Shortly after her death, Cunard's case was taken up by her champion Hugh Ford, whose excellent Festschrift, Nancy Cunard: Brave Poet, Indomitable Rebel, 1896-1965, remains the best source for much of what has been written about her since. Ford also shepherded Negro back into print in 1970. The original massive, eight-pound volume--855 oversized pages--had printing costs no publisher would cover, and Cunard, who refused to cut the book, paid for it with her own dwindling funds (her family had largely cut her off) and with proceeds from slander suits against racist press coverage of her activities in Harlem. Ford's edition omits roughly half of the book's contributions, which is a pity: Without Cunard's ambitious disarray, it is hard to see what she was after.

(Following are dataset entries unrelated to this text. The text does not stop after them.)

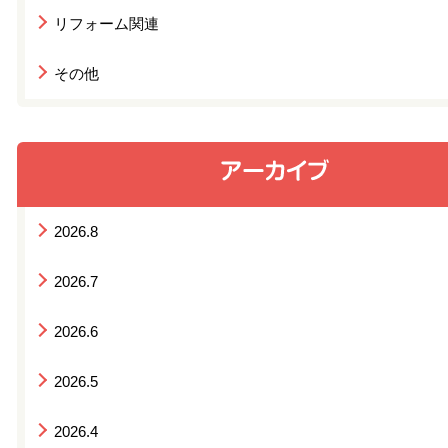
リフォーム関連
その他
2026.8
2026.7
2026.6
2026.5
2026.4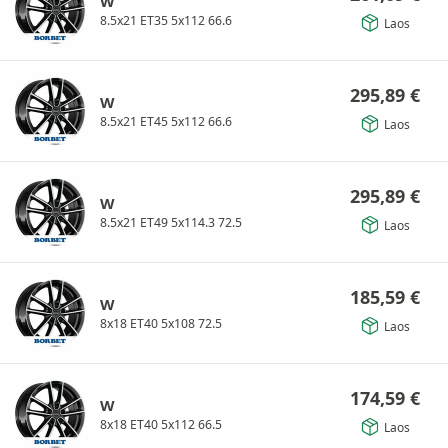
W
8.5x21 ET35 5x112 66.6
Laos
295,89
€
W
8.5x21 ET45 5x112 66.6
Laos
295,89
€
W
8.5x21 ET49 5x114.3 72.5
Laos
185,59
€
W
8x18 ET40 5x108 72.5
Laos
174,59
€
W
8x18 ET40 5x112 66.5
Laos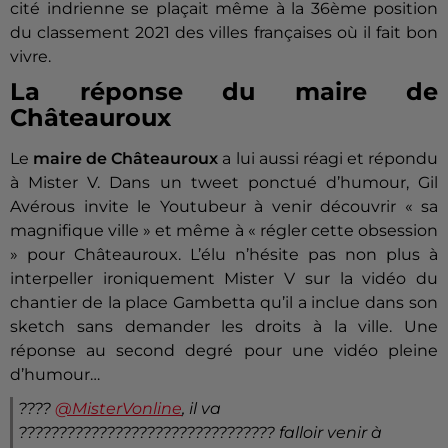
cité indrienne se plaçait même à la 36ème position
du classement 2021 des villes françaises où il fait bon
vivre.
La réponse du maire de
Châteauroux
Le
maire de Châteauroux
a lui aussi réagi et répondu
à Mister V. Dans un tweet ponctué d’humour, Gil
Avérous invite le Youtubeur à venir découvrir « sa
magnifique ville » et même à « régler cette obsession
» pour Châteauroux. L’élu n’hésite pas non plus à
interpeller ironiquement Mister V sur la vidéo du
chantier de la place Gambetta qu’il a inclue dans son
sketch sans demander les droits à la ville. Une
réponse au second degré pour une vidéo pleine
d’humour…
????
@MisterVonline
, il va
???????????????????????????????? falloir venir à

Why would a wealthy heiress risk her money and name on a venture that everyone predicted would fail--including her black lover, Henry Crowder, to whom Cunard dedicated the book? Cunard's biographers have tended to interpret her audacity in psychological terms--a reading that Cunard inadvertently encouraged by her refusal, or inability, to separate her personal life from her politics. Even many of her closest friends were appalled, for example, by her public denunciation of her mother as a racist--"Her Ladyship's own snobbery is quite simple.... It is a stultifying hypocrisy"--and by her suggestion that Lady Cunard attend one of the "choicer lynchings" in the "cracker southern states of U.S.A." Ford suggests that the answer goes back to Cunard's background. His introduction to the edited Negro describes a childhood dream of Cunard's in which she danced around an African fire to the beat of tom-toms and also a troubling story, possibly apocryphal, in which a young black man offers to pay Cunard for a "small kindness." Her reply: "I am your mother. There is no payment due."
Whether or not Cunard actually made this outrageous remark, it's just the kind of thing that, understandably, leads people to dismiss her. Even Ford, who acknowledges the complexity of accounting for Cunard's choices and for the pleasures they gave her, leaves us with the impression that her commitment to black causes was compensation for bad parenting, the creation of an imaginary--even delusional--family to replace her unfulfilling one.